*** Listed entries Section Begins ***
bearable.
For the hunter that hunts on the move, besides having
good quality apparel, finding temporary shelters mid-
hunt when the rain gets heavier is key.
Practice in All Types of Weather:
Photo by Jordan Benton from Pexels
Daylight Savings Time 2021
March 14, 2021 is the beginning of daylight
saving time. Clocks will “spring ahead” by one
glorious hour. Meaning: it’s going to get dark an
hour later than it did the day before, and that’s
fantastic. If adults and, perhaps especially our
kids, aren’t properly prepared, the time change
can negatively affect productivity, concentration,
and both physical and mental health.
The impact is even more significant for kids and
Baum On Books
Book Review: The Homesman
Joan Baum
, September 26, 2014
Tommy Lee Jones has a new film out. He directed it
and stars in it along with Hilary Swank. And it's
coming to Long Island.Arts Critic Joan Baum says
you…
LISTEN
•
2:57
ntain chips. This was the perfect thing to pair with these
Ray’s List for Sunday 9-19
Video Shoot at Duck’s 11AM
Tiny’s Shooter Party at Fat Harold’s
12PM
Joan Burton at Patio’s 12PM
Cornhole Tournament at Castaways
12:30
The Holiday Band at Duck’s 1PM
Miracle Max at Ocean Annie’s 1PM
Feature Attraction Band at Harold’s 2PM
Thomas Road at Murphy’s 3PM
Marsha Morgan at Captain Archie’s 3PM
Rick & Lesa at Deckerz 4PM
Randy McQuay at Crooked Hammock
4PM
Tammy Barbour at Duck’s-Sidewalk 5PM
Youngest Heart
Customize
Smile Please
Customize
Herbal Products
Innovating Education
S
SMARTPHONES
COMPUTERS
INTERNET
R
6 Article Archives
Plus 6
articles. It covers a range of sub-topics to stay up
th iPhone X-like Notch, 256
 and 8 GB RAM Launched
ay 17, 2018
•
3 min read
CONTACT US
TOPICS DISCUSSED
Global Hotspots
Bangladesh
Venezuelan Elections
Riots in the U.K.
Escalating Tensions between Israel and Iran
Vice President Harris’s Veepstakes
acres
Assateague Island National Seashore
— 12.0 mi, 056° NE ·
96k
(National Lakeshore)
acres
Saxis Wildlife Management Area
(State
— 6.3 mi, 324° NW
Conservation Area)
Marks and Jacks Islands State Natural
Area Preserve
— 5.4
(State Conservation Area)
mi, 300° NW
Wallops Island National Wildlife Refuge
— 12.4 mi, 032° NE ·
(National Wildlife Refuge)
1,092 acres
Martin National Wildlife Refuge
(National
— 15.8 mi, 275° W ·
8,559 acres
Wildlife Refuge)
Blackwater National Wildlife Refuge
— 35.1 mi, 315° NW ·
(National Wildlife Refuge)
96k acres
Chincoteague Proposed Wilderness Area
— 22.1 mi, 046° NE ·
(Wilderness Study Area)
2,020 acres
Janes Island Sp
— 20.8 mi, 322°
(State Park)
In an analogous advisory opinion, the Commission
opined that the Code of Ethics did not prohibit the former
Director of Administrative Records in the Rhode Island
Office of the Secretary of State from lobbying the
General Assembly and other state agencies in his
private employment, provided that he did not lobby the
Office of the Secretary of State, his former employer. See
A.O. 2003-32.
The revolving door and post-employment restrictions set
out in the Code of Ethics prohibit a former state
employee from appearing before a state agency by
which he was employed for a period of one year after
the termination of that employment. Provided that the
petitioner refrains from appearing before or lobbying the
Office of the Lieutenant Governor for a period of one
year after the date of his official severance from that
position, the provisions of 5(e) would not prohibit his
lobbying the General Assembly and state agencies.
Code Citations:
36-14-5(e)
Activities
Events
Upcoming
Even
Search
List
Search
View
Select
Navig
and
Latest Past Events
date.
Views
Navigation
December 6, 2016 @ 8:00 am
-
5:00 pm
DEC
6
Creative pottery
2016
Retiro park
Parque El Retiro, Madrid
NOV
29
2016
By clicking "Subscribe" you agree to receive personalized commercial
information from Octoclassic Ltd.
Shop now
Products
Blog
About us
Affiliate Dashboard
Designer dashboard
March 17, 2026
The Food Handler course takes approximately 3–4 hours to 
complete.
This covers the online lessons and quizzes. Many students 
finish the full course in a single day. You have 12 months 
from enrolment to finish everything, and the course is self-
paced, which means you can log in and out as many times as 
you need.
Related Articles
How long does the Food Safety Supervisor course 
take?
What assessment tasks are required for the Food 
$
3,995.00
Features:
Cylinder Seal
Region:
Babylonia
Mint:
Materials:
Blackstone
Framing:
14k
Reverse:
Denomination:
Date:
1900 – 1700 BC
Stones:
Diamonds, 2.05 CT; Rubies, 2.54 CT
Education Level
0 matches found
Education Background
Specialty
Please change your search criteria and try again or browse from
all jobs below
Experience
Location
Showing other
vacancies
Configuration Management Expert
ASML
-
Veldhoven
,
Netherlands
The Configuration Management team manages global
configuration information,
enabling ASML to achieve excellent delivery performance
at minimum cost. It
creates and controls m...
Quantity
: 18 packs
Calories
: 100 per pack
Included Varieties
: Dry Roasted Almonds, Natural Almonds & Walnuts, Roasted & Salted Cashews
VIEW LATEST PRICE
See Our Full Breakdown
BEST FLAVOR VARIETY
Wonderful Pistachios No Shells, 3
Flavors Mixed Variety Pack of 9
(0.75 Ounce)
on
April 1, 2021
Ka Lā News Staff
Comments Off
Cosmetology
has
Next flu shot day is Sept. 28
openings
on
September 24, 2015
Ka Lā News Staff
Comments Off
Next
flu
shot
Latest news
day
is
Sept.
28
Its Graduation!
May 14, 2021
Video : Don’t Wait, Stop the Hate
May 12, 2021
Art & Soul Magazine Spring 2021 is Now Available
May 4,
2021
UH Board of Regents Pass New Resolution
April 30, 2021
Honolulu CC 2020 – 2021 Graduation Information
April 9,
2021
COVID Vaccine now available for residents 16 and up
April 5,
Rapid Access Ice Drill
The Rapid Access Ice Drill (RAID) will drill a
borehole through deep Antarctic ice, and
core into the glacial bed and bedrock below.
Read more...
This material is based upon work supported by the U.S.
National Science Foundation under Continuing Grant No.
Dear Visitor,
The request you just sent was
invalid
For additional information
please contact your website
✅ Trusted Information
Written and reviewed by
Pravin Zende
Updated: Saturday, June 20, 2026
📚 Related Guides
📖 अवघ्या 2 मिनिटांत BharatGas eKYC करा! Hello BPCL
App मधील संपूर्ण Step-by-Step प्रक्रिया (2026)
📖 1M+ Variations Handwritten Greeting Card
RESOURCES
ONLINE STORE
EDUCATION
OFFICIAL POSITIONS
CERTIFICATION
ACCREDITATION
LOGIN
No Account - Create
*** Listed entries Section Ends ***
Take the lines from the top of the data through the one that contains "Feature Attraction Band at Harold’s 2PM" and copy them exactly, leaving out every line after it.

### Answer
bearable.
For the hunter that hunts on the move, besides having
good quality apparel, finding temporary shelters mid-
hunt when the rain gets heavier is key.
Practice in All Types of Weather:
Photo by Jordan Benton from Pexels
Daylight Savings Time 2021
March 14, 2021 is the beginning of daylight
saving time. Clocks will “spring ahead” by one
glorious hour. Meaning: it’s going to get dark an
hour later than it did the day before, and that’s
fantastic. If adults and, perhaps especially our
kids, aren’t properly prepared, the time change
can negatively affect productivity, concentration,
and both physical and mental health.
The impact is even more significant for kids and
Baum On Books
Book Review: The Homesman
Joan Baum
, September 26, 2014
Tommy Lee Jones has a new film out. He directed it
and stars in it along with Hilary Swank. And it's
coming to Long Island.Arts Critic Joan Baum says
you…
LISTEN
•
2:57
ntain chips. This was the perfect thing to pair with these
Ray’s List for Sunday 9-19
Video Shoot at Duck’s 11AM
Tiny’s Shooter Party at Fat Harold’s
12PM
Joan Burton at Patio’s 12PM
Cornhole Tournament at Castaways
12:30
The Holiday Band at Duck’s 1PM
Miracle Max at Ocean Annie’s 1PM
Feature Attraction Band at Harold’s 2PM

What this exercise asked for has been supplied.